─── Extracted records ───
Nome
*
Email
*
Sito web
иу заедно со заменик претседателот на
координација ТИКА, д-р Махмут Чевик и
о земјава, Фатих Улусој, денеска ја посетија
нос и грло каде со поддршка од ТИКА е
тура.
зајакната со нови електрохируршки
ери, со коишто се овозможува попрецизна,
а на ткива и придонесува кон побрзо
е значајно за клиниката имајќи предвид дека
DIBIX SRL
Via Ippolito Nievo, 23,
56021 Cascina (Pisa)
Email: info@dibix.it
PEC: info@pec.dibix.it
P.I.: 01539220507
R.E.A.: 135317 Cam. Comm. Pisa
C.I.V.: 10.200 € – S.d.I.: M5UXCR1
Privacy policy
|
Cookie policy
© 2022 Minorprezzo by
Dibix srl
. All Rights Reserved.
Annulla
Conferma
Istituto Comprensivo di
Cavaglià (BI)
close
───
─── Extracted records ───
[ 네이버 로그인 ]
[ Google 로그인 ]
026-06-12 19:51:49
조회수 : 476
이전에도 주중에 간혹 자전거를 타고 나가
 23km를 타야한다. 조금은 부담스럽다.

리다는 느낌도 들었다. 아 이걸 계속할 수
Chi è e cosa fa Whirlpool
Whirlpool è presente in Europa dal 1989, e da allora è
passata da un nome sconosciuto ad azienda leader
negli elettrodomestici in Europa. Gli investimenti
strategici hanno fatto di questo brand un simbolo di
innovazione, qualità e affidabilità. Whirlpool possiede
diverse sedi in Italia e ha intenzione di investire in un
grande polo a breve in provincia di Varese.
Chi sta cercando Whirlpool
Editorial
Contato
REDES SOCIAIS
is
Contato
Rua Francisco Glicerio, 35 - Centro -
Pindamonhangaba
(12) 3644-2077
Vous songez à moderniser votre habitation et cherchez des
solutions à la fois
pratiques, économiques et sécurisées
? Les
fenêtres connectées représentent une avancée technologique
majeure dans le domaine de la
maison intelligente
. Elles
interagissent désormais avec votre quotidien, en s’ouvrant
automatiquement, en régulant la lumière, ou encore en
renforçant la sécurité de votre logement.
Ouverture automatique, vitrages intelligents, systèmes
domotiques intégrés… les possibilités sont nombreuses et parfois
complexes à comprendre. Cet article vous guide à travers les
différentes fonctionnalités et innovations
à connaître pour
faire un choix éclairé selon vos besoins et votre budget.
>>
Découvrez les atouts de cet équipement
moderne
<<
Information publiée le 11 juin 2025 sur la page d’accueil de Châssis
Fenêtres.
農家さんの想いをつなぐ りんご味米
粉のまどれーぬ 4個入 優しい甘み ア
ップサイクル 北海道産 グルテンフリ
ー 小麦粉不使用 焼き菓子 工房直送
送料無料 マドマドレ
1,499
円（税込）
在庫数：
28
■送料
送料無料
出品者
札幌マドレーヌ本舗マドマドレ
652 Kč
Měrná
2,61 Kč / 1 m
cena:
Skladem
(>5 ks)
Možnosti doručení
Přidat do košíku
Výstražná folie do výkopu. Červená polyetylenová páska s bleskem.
───
- Problem description: Above are some records; copy exactly the lines from the one with "interagissent désormais avec" through the one with "Výstražná folie do", both included, and no others.

- Answer to this problem:
interagissent désormais avec votre quotidien, en s’ouvrant
automatiquement, en régulant la lumière, ou encore en
renforçant la sécurité de votre logement.
Ouverture automatique, vitrages intelligents, systèmes
domotiques intégrés… les possibilités sont nombreuses et parfois
complexes à comprendre. Cet article vous guide à travers les
différentes fonctionnalités et innovations
à connaître pour
faire un choix éclairé selon vos besoins et votre budget.
>>
Découvrez les atouts de cet équipement
moderne
<<
Information publiée le 11 juin 2025 sur la page d’accueil de Châssis
Fenêtres.
農家さんの想いをつなぐ りんご味米
粉のまどれーぬ 4個入 優しい甘み ア
ップサイクル 北海道産 グルテンフリ
ー 小麦粉不使用 焼き菓子 工房直送
送料無料 マドマドレ
1,499
円（税込）
在庫数：
28
■送料
送料無料
出品者
札幌マドレーヌ本舗マドマドレ
652 Kč
Měrná
2,61 Kč / 1 m
cena:
Skladem
(>5 ks)
Možnosti doručení
Přidat do košíku
Výstražná folie do výkopu. Červená polyetylenová páska s bleskem.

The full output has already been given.